▶ [What the task asks]:
Pull out every line below that holds the word "lainya".

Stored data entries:
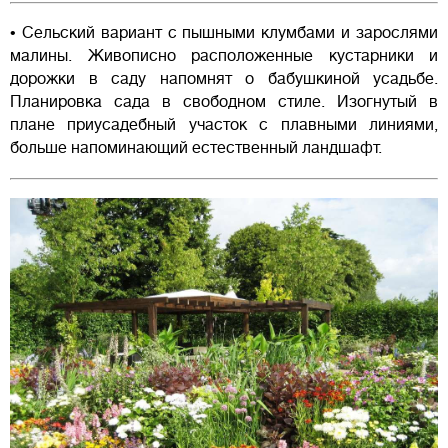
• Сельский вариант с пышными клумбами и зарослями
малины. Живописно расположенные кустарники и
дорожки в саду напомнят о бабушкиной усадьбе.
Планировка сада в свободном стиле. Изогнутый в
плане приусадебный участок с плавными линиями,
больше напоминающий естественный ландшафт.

---

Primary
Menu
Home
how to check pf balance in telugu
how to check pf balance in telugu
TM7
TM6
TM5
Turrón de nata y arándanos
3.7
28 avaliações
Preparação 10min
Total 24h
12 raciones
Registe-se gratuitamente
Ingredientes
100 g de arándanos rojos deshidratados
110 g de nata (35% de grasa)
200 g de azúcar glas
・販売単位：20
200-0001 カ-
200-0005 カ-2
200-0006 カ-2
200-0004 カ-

---

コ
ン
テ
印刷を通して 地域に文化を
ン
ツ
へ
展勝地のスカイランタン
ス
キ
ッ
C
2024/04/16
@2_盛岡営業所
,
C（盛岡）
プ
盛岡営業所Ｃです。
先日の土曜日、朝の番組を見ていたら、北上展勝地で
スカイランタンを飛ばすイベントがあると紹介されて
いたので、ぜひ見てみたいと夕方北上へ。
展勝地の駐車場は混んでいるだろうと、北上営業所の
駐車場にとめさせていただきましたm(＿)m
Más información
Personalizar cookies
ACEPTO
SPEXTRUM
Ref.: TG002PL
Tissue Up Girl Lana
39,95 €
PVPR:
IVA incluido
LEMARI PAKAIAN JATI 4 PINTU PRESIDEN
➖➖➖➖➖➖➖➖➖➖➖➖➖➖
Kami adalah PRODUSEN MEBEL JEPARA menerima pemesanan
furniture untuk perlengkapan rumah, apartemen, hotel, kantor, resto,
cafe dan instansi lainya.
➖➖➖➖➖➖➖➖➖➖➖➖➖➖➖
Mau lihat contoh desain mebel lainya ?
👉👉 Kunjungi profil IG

▶ [Reply to the task]:
cafe dan instansi lainya.
Mau lihat contoh desain mebel lainya ?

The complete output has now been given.